I was lucky to catch up with an aspiring creator of short films who has a love for the sci-fi vision of the future as seen through the viewfinder of the past–U.S. filmmaker Michael Prestage.  His films harken back to everything from 1950s serials and commercials to 1960s cartoons like Fractured Fairy Tales, old NASA films, and even the live-action series Tales of the Riverbank.  Michael has a great eye for styles of the past and you could easily see his work used in modern marketing and commercials or to help create the setting for motion pictures taking place in decades past.

I interviewed Michael about three short films, which I am posting in their entirety here.  First, check out Michael’s recent competition entry in the 2013 Firefox Flicks contest:

CB:  Michael, thanks for sharing your work with us today.  Please tell us about your work on Tale of the Firefox.

MP:  Tale of the Firefox was a project that came ridiculously close to never happening.  It was past midnight when I remembered I’d left my PC on in the other room and went to go shut it down.  I got there and there was this little blurb that had popped up sometime in the interim, imploring Firefox users to enter their short film contest proclaiming the virtues of Firefox.  I like Firefox as much as the next person, I’ve been using since the 56k days, but I ran the prospect over my brain cells and I came up dead empty.  I said to hell with it, shut the PC down and forgot about it… or, so I thought.  Lo and behold, I wake up the next morning, grab a scrap of paper and start madly scratching out this offbeat story about a cherubic little kid suddenly finding himself tossed into this creepy netherworld.
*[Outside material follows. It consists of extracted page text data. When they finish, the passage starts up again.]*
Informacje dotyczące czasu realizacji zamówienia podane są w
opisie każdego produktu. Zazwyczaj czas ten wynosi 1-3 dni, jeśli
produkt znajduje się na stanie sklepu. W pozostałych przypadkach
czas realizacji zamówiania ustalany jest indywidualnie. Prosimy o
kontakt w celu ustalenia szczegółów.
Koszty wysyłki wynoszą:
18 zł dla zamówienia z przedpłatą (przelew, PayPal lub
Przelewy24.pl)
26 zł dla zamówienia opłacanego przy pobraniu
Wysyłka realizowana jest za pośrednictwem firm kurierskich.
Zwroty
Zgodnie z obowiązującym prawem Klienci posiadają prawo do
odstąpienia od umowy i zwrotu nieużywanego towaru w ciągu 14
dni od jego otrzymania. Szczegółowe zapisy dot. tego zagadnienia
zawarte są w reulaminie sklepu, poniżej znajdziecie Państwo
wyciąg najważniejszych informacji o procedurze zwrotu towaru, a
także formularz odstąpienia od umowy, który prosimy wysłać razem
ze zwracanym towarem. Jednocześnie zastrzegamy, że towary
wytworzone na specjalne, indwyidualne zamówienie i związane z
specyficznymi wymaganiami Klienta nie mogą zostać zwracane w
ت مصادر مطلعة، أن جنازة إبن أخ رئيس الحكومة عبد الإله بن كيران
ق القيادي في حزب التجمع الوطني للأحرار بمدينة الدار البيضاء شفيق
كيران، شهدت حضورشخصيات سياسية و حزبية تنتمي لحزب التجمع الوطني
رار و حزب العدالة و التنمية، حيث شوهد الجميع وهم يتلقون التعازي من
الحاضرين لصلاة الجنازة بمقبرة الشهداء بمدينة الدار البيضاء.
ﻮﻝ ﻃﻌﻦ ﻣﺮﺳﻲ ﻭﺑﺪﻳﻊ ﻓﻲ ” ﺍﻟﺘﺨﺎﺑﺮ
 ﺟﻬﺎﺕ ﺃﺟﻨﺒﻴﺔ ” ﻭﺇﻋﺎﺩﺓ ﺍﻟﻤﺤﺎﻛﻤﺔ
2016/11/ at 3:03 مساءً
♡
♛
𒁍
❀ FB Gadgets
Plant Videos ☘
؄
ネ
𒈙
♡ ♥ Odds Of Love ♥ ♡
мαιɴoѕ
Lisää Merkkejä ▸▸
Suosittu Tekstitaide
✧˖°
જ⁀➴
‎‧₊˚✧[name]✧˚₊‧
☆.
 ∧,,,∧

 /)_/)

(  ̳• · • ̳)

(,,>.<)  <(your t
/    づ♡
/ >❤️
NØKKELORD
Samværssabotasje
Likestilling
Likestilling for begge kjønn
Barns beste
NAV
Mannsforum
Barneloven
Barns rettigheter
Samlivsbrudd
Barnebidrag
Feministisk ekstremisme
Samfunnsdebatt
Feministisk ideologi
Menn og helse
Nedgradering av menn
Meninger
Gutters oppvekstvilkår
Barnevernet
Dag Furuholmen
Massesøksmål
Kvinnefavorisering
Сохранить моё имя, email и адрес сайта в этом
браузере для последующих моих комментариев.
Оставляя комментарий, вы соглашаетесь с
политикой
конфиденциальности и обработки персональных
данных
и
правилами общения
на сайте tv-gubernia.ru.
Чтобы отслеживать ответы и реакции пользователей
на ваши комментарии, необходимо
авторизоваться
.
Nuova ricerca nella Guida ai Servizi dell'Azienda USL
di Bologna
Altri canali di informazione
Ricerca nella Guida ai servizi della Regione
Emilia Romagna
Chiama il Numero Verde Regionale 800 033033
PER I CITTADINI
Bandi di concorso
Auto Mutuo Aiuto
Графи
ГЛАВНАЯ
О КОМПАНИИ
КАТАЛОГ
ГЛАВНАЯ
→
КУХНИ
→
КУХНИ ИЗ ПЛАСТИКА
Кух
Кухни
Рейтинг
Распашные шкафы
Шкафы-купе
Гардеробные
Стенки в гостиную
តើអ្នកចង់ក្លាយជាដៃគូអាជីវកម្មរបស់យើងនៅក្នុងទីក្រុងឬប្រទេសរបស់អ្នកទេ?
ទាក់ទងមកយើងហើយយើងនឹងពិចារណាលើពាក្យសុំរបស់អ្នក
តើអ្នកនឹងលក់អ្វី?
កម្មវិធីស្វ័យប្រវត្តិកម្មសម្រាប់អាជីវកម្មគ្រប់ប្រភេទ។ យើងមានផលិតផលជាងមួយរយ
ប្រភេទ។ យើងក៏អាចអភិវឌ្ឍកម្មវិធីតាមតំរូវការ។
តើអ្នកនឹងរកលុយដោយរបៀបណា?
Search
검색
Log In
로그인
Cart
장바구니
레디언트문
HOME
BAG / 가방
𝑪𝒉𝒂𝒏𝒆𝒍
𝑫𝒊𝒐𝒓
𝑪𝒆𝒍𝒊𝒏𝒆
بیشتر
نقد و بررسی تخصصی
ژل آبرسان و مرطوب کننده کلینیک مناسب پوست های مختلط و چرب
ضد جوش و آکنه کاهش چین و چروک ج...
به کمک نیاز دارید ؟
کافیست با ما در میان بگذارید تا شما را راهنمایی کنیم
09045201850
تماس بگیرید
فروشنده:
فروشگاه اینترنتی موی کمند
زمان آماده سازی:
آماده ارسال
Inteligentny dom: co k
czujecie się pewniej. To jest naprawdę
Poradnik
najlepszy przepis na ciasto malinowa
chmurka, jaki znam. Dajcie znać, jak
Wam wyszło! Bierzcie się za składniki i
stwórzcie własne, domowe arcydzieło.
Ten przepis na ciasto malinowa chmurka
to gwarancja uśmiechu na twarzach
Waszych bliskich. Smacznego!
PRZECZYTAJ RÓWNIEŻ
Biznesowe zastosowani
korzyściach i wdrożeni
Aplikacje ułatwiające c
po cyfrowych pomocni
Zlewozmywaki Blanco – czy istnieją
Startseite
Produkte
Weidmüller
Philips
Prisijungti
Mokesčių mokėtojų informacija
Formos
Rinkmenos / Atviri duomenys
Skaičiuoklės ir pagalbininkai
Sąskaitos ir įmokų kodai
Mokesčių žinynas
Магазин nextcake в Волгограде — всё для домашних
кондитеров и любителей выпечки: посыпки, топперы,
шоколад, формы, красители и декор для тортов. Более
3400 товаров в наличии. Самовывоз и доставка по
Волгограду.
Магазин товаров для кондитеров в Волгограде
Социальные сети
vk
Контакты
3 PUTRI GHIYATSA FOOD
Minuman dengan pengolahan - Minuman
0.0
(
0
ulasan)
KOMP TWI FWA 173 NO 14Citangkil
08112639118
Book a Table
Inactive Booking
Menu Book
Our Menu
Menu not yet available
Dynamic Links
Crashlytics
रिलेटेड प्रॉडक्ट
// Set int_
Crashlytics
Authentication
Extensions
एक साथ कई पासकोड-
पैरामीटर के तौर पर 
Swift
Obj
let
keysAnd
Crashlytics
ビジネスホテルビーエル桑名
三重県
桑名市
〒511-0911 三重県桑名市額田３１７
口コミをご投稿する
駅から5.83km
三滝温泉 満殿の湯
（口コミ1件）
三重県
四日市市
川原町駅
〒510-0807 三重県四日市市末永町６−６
CB:  I love the narration that sounds just like someone out of the 1960s.  Was that you or someone else’s voice?

MP:  I’d hit upon the idea of placing my pocket voice recorder inside this old NASA floodlight that I’d been noticing for some time to have unusual resonating properties.  I spent the rest of an afternoon reciting my narration into the amphitheater-shaped lamp, and by that night I had my narrative track laid down exactly as it plays in the completed short.

CB:  How long did Tale of the Firefox take to create?